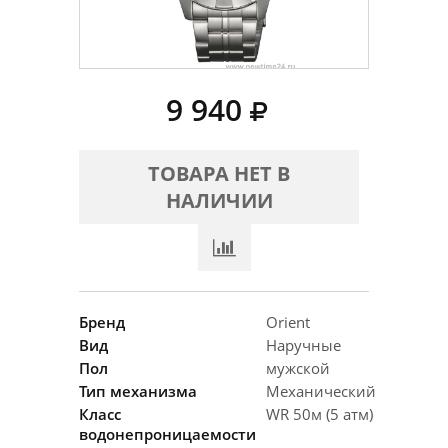
9 940
ТОВАРА НЕТ В
НАЛИЧИИ
Бренд
Orient
Вид
Наручные
Пол
мужской
Тип механизма
Механический
Класс
WR 50м (5 атм)
водонепроницаемости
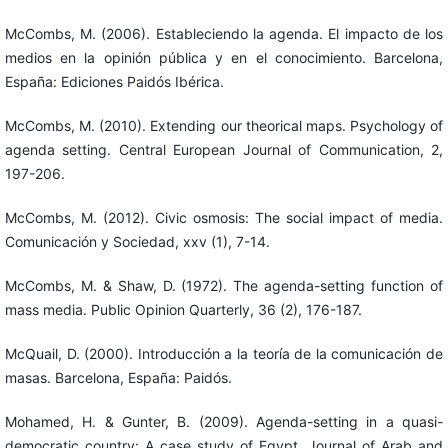
McCombs, M. (2006). Estableciendo la agenda. El impacto de los
medios en la opinión pública y en el conocimiento. Barcelona,
España: Ediciones Paidós Ibérica.
McCombs, M. (2010). Extending our theorical maps. Psychology of
agenda setting. Central European Journal of Communication, 2,
197-206.
McCombs, M. (2012). Civic osmosis: The social impact of media.
Comunicación y Sociedad, xxv (1), 7-14.
McCombs, M. & Shaw, D. (1972). The agenda-setting function of
mass media. Public Opinion Quarterly, 36 (2), 176-187.
McQuail, D. (2000). Introducción a la teoría de la comunicación de
masas. Barcelona, España: Paidós.
Mohamed, H. & Gunter, B. (2009). Agenda-setting in a quasi-
democratic country: A case study of Egypt. Journal of Arab and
***
[Activity]: Restate, word for word, the entries above, dropping any picture.

[Answer]:
9 940
ТОВАРА НЕТ В
НАЛИЧИИ
Бренд
Orient
Вид
Наручные
Пол
мужской
Тип механизма
Механический
Класс
WR 50м (5 атм)
водонепроницаемости
McCombs, M. (2006). Estableciendo la agenda. El impacto de los
medios en la opinión pública y en el conocimiento. Barcelona,
España: Ediciones Paidós Ibérica.
McCombs, M. (2010). Extending our theorical maps. Psychology of
agenda setting. Central European Journal of Communication, 2,
197-206.
McCombs, M. (2012). Civic osmosis: The social impact of media.
Comunicación y Sociedad, xxv (1), 7-14.
McCombs, M. & Shaw, D. (1972). The agenda-setting function of
mass media. Public Opinion Quarterly, 36 (2), 176-187.
McQuail, D. (2000). Introducción a la teoría de la comunicación de
masas. Barcelona, España: Paidós.
Mohamed, H. & Gunter, B. (2009). Agenda-setting in a quasi-
democratic country: A case study of Egypt. Journal of Arab and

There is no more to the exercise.